Well, I did it. I kept the vow for the first day and chose a recipe from one of my all-time favorite cookbooks - The Best of Bon Appetit. (I happen to think it's pretty close to biblical in the world of cookbooks.) There's a plethora of gems tucked within those pages; gems that could easily spell the quick demise of the pounds I've recently shed.
Today's recipe was French Chocolate Cake with Chocolate Glaze. Sublimely simple ingredients and calculated preparation made for a sinful, yet delicate cake.
I've both read and heard that the key to ensuring a pleasurable result in most any recipe is to start with the best of ingredients. If you can, this is the place to splurge and indulge on things like chocolate.
Semisweet dark chocolate is irresistible.
Especially when the logo is so curious.
And when it's melted with unsweetened chocolate, butter and honey, it results in the perfect velvety bath for a cake laced with butter, sugar, eggs, ground almonds and breadcrumbs. Yes, breadcrumbs.
And what you have at the end is pure bliss.
One thing I concluded today was to focus solely on the recipe itself, taking far less pictures than I have before. I'm primarily focused on teaching myself (and perhaps achieving some uncomplicated personal goal) so I will rely on the principle of the recipe itself. And another thing, I believe in practicing something my mother drilled into me - read the recipe once, twice, and many more times before beginning. All too often a recipe can fail by missing one word - or in my case, looking at the wrong recipe when referring back to it for the instructions. Rather than spooning out dough for snickerdoodle cookies, I packed the dough into a 9-inch by 9-inch pan as though I was making snickerdoodle brownies.
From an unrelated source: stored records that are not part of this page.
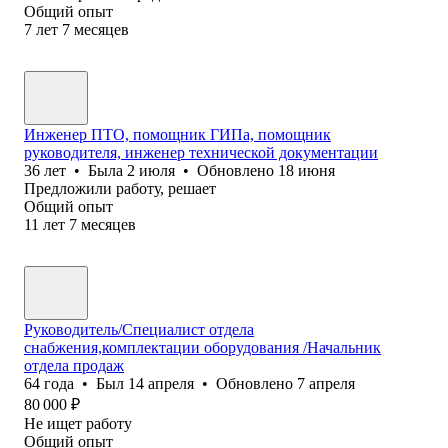
Общий опыт
7
лет
7
месяцев
Инженер ПТО, помощник ГИПа, помощник
руководителя, инженер технической документации
36
лет
•
Была
2 июля
•
Обновлено
18 июня
Предложили работу, решает
Общий опыт
11
лет
7
месяцев
Руководитель/Специалист отдела
снабжения,комплектации оборудования /Начальник
отдела продаж
64
года
•
Был
14 апреля
•
Обновлено
7 апреля
80 000
₽
Не ищет работу
Общий опыт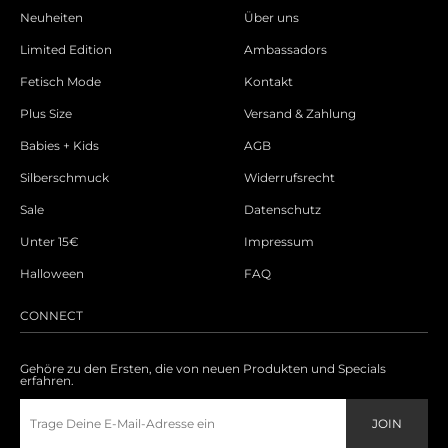
Neuheiten
Über uns
Limited Edition
Ambassadors
Fetisch Mode
Kontakt
Plus Size
Versand & Zahlung
Babies + Kids
AGB
Silberschmuck
Widerrufsrecht
Sale
Datenschutz
Unter 15€
Impressum
Halloween
FAQ
CONNECT
Gehöre zu den Ersten, die von neuen Produkten und Specials
erfahren.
Thankfully the French Chocolate Cake recipe was a hit, even though one key ingredient was omitted - orange zest. Instead of having a panic attack standing in the middle of our kitchen, I opted to forge ahead. But after tasting the rich and delicately tender cake, I believe it may have benefited from the orange zest. The zest would have added a subtle dimension. But as my husband pointed out, I can make it again. (Although he must like it fine since he's on his second piece.)
Best of all, I've joined my love of cooking with my fear of the uncomfortable and quest for control into something that feels as much awkard as it does rewarding. The love definitely came from parents and their love of cooking. From my mother's Beef Wellington to Scallop and Mushroom Pie, or my father's Vichyssoise and Au Gratin Potatoes - and every "normal" thing in between - it all came from them. Thanks mom and dad.
As I'm currently planning, the next recipe will be Julia Child's croissants - perhaps as early as this weekend. And since I read the recipe before hand, I've already started attempting to commit the recipe to some form of my memory. It's a total 12-hour process to create 50+ layers of dough.